Work to complete: Reproduce word for word, from the entries below, the line with "gleich als erste Amtshandlung 5,2", the line with "Dabei illustriert der Marineoffizi", and every line between them, and nothing more.
Segment Open
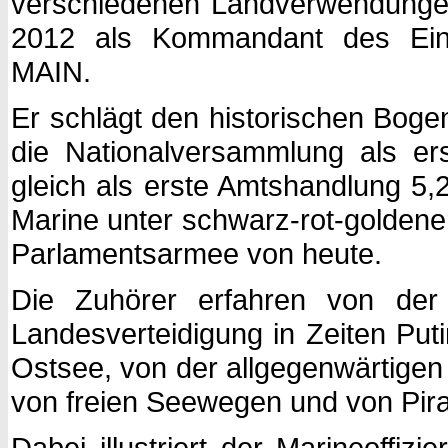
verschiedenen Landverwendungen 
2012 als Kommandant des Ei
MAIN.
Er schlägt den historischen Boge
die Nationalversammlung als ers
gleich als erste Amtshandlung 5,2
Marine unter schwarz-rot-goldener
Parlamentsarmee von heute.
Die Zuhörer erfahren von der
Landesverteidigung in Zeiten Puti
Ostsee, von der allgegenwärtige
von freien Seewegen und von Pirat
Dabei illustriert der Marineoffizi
Segment Closed
Segment Open
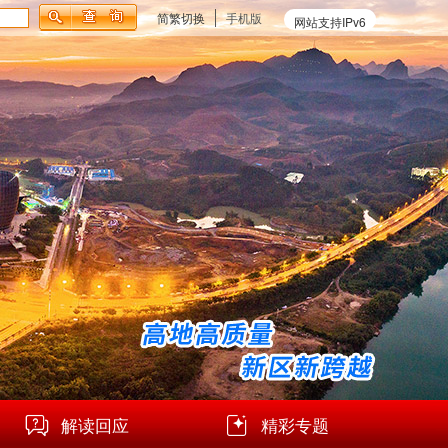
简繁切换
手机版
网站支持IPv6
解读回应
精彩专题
Segment Closed
Segment Open
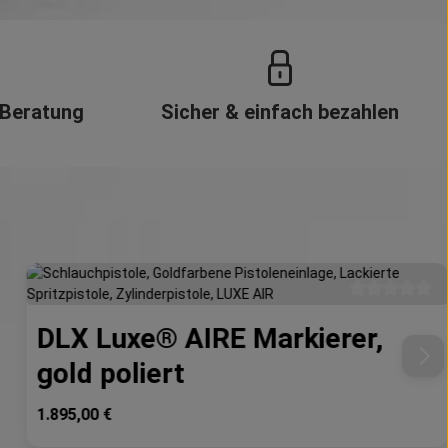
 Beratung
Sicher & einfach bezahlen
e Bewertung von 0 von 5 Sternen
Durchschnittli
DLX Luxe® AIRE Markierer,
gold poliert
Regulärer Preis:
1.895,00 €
Segment Closed
Written response:
gleich als erste Amtshandlung 5,2
Marine unter schwarz-rot-goldener
Parlamentsarmee von heute.
Die Zuhörer erfahren von der
Landesverteidigung in Zeiten Puti
Ostsee, von der allgegenwärtige
von freien Seewegen und von Pirat
Dabei illustriert der Marineoffizi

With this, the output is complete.